As the fifth owners of the club, Ivan and Mary have seen the course through more than a quarter of its 81 years, longer than any other owner, and they’ve taken it from its original 9-hole configuration to a challenging 18 holes, without losing the comfortable scale and casual atmosphere that made it unique. The newly discovered connection with the founder seemed about right.
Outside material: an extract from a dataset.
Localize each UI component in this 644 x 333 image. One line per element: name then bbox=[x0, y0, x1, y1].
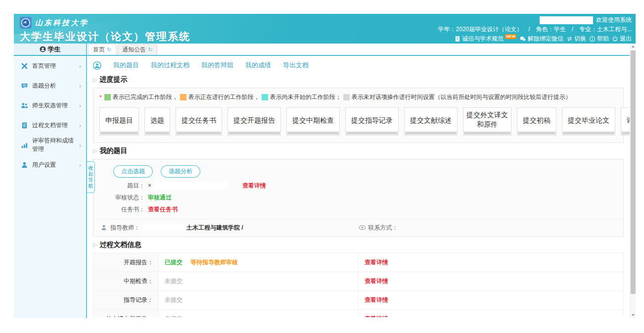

It was a new arrival from Windsor, the manager of the Bank of Montreal, who first got the idea of a golf course in Meaford rolling, and Randle’s farm was a great location. Enlisting the enthusiastic support of the Owen Sound Golf and Country Club, a group of volunteers built a dam, installed irrigation, and mapped out the 9-hole course. “They were serious,” says Ivan. “They did a pretty good job back then.”
While the course managed to thrive during the Depression, World War II drew many of Meaford’s men overseas, and it almost ceased to be a golf course, says Ivan. “It went back to a farm for a bit. They cut hay off the fairways, but the greens weren’t kept.”
After the war, Archie Platt took over the course and brought it back to life. With many in Meaford looking forward to getting back to golfing, it became a real community effort, with volunteers carefully tending to the greens and the fairways. Platt also built additions to the clubhouse, including where the pro shop is currently located, and focussed a lot of his effort on the restaurant.
In the mid-sixties, Mick Baynon, an avid golfer, bought the course and devoted his energy to the play. “He wanted to make it better, and he did,” says Ivan. After 11 or 12 years, Bob and Pat Shorter became the owners. Bob was a good golfer, says Ivan, but there was still a lot of potential to be realized in the property. That’s what Ivan saw in 1991.